3.1.3. Unsaturated Carboxylic Acids

Unsaturated carboxylic acids contain in their structure double and triple bonds, alongside the carboxylic functional group. The multiple bonds are arranged asymmetrically with respect to the carboxyl group. The multiple bonds influence the polarizability and the electronic interactions of unsaturated carboxylic acids, but this influence is less significant than in the case of dicarboxylic acids. In our study, we developed a QSPR model for molar refraction (Rm), corresponding to a set of 12 unsaturated acids (as a training set). Table 4 presents the values of ZEP index calculated for these acids and the experimental values of molecular refractivity.
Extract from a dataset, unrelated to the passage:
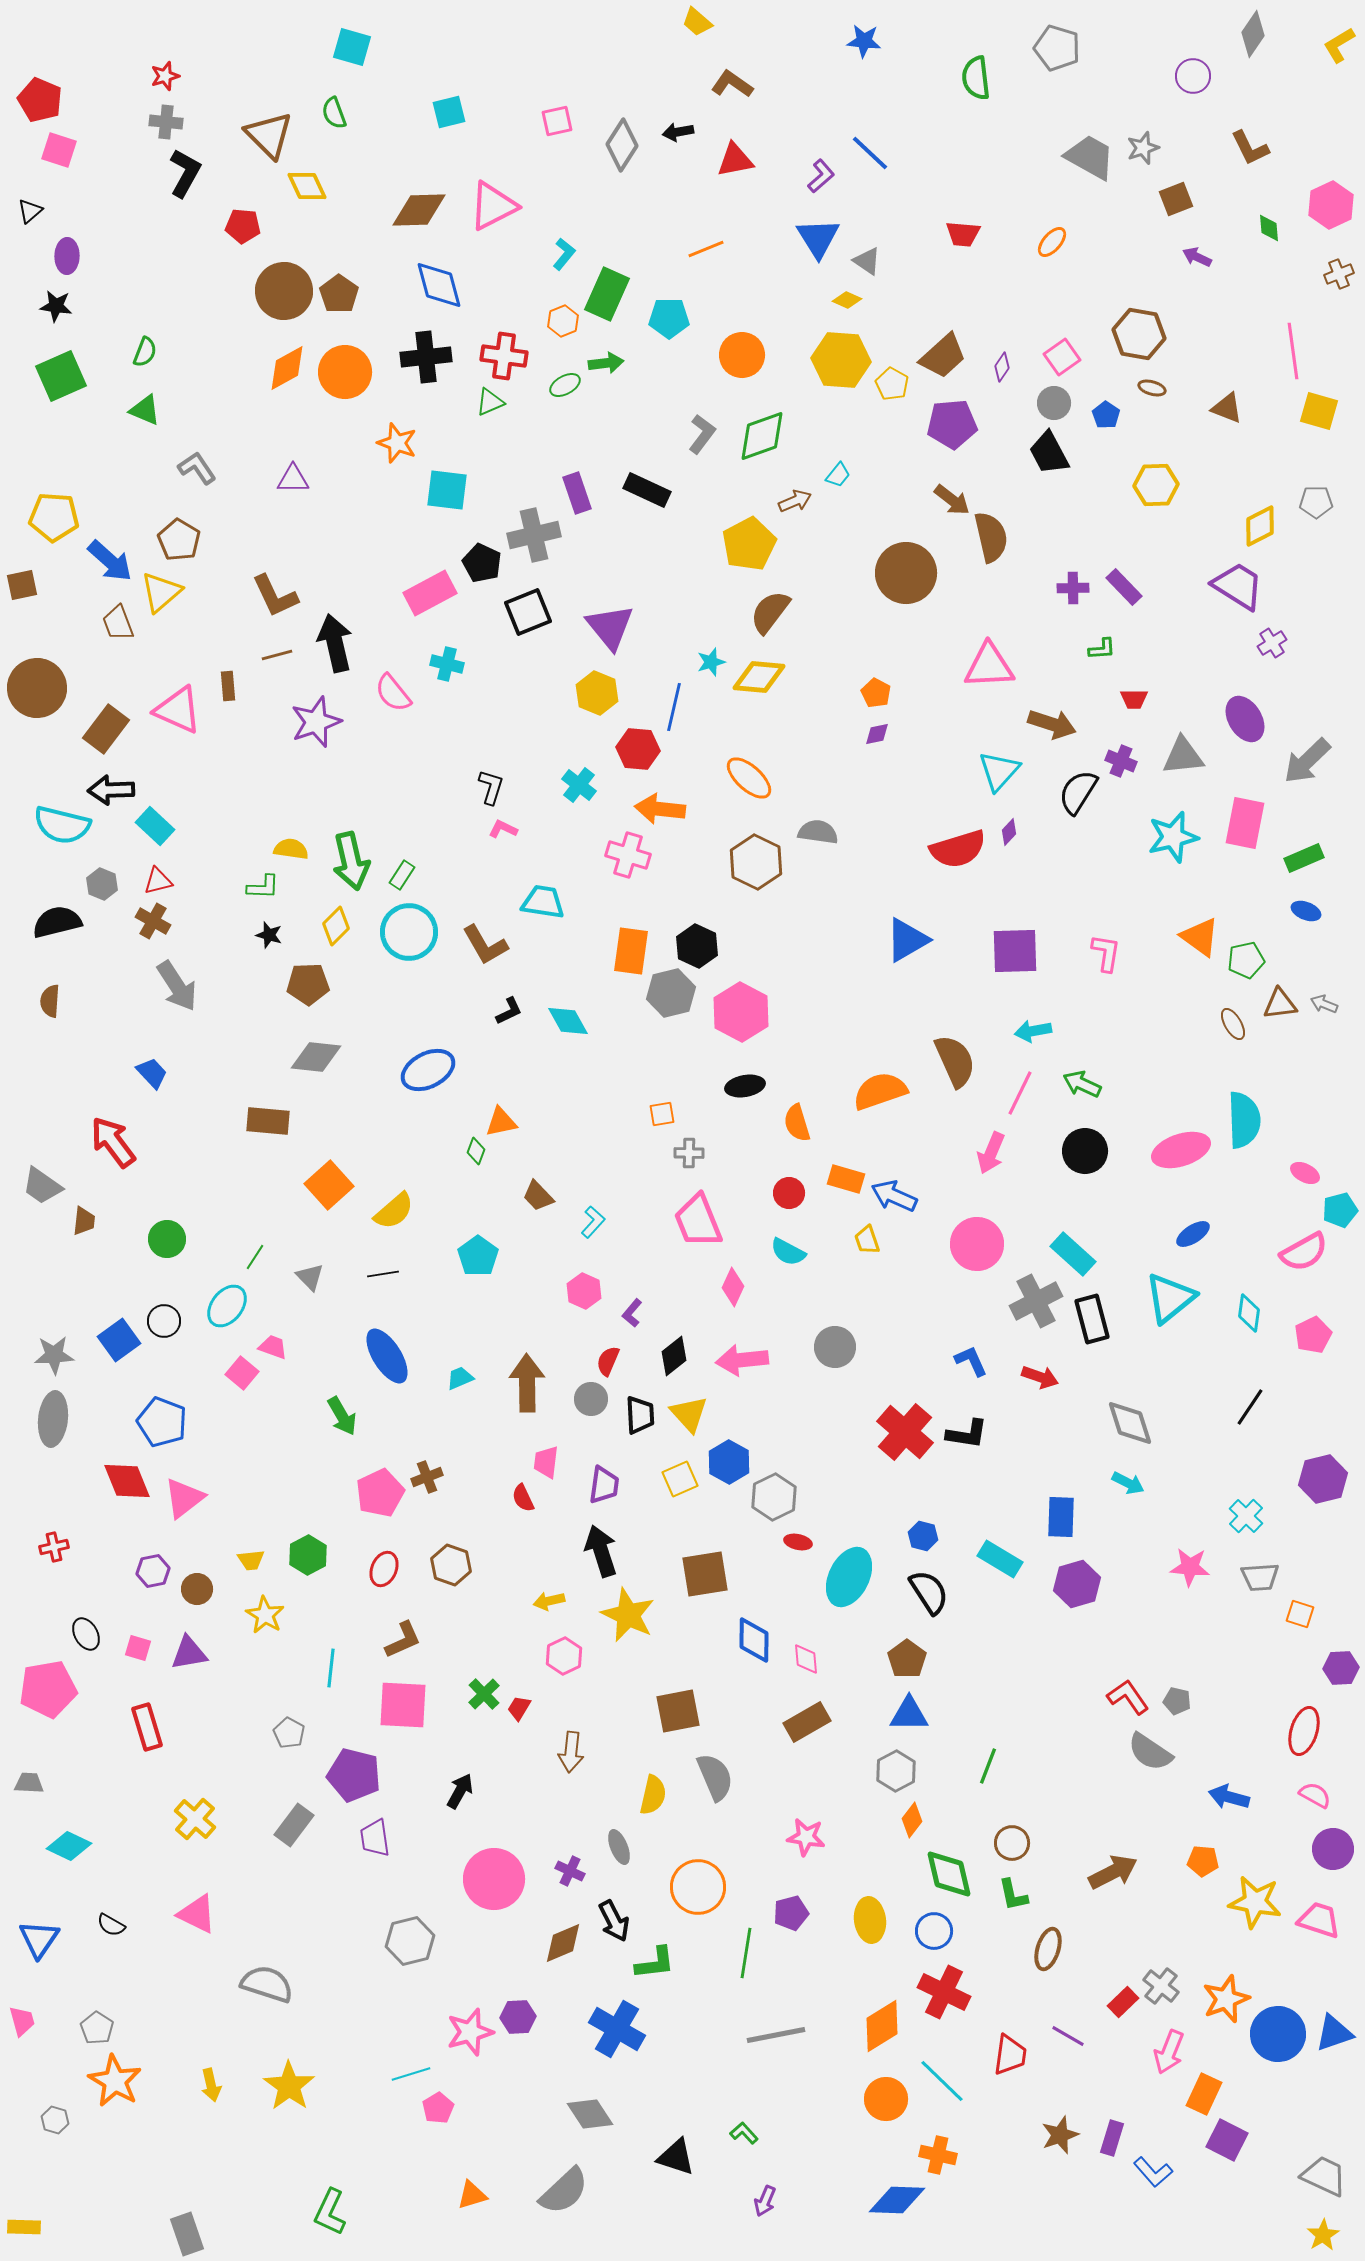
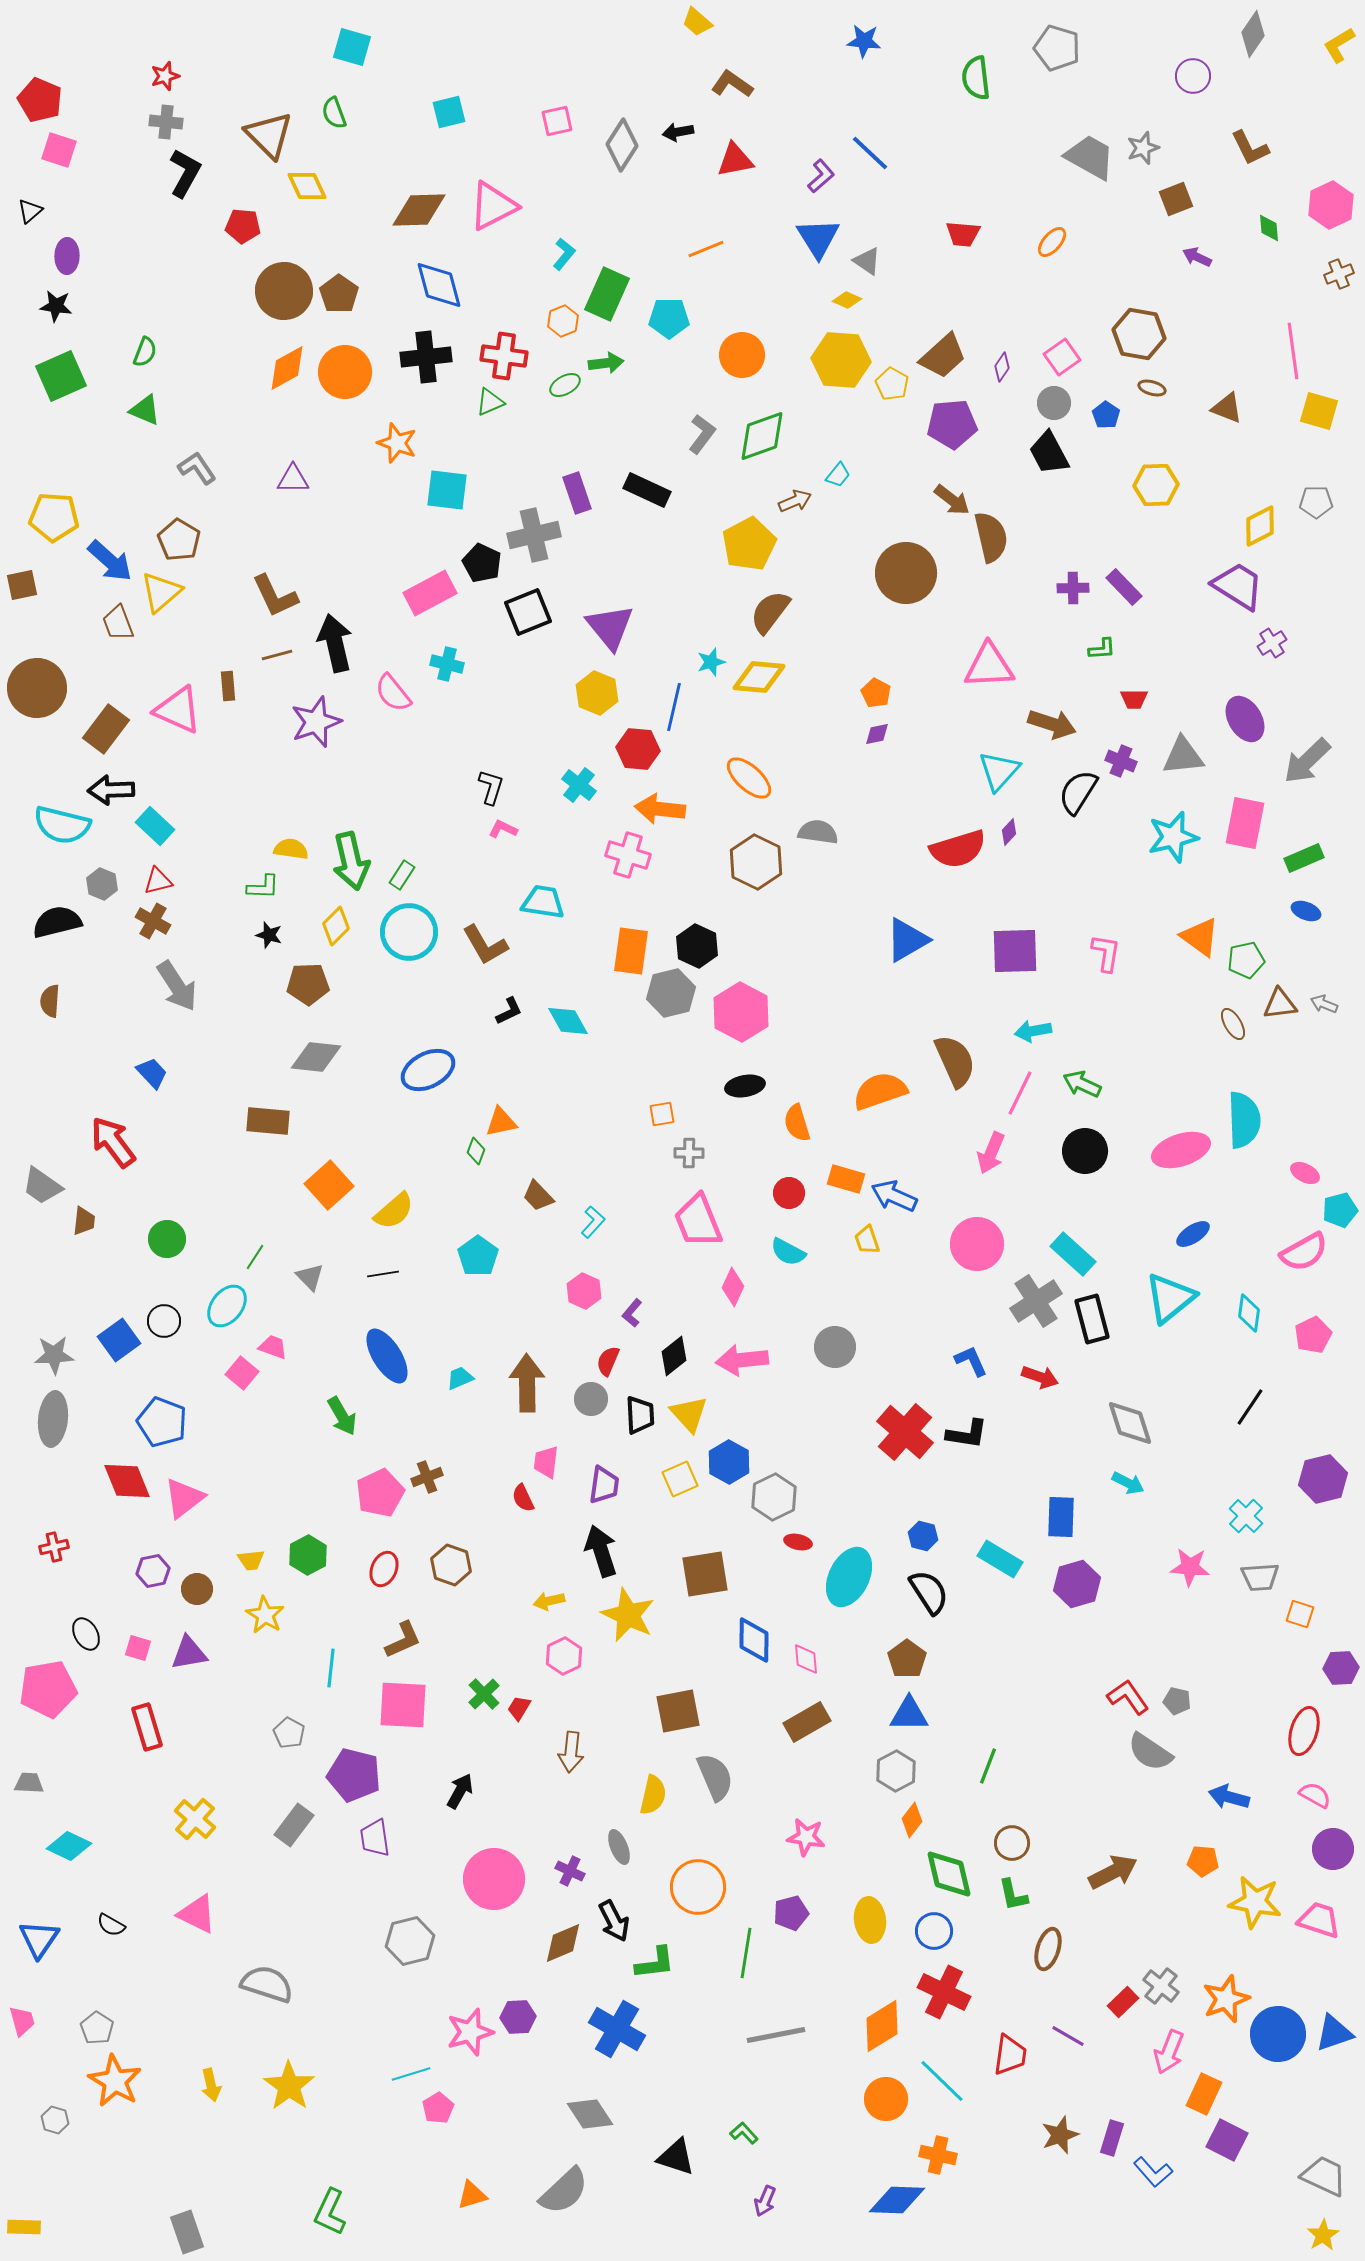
gray cross at (1036, 1301): rotated 6 degrees counterclockwise
gray rectangle at (187, 2234): moved 2 px up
By applying the linear regression method and using a single descriptor we obtained the following equation:
Rm = 0.083 ± 0.673 + 1.287 ± 0.027 ZEP
N = 12   R = 0.998   R 2 = 0.995   S = 0.717   F = 2195.62   R CV 2 = 0.993 ;   MAE = 0.5233 ;   MAD = 0.3765
The coefficient of determination R2 = 0.995 and the standard error s = 0.717 show a very good correlation between ZEP index and molecular refractivity for aliphatic unsaturated acids. The model was validated by leave-one-out cross-validation and y-randomization techniques. The results of y-randomization are presented in Table 6. These results show, for each iteration, values R2yi < 0.2, which indicates the stability of the model. The value of cross-validated coefficient, R2CV = 0.995, which is very close to the coefficient of determination, illustrates the reliability of the model. The leave-one-out cross-validation predicted values are also presented in Table 4. In order to check the predictive ability of the model (10), we calculated, by using this equation, the values of the molar refraction for five unsaturated carboxylic acids. The obtained values were compared with the experimental values of molar refraction existing in the literature. The differences between the experimental and predicted values were not significant. Therefore, the QSPR model (10) was shown to be very good for the calculation of molar refraction for unsaturated carboxylic acids.
At the end of our study, we applied the linear regression method to the set of 80 acids obtained by the union of the set of 50 monocarboxylic acids, the set of 13 dicarboxylic acids, and the set of 17 unsaturated carboxylic acids. We thus obtained the following QSPR model for molar refraction:
Rm = −0.276 (±0.629) + 1.259 (±0.018) ZEP
N = 80   R = 0.992   R 2 = 0.984   S = 1.819   F = 4654.81   R CV 2 = 0.993 ;   MAE = 0.175 ;   MAD = 0.095
The obtained QSPR Equation (11), modelling the molar refraction of carboxylic acids, was used to compute the molar refraction for four other carboxylic acids, not previously considered in the QSPR study. The results obtained in this way are given in Table 5. As can be seen, the maximum standard error for Rm corresponds, as expected, to Equation (11), which comprises all carboxylic acids considered in the study.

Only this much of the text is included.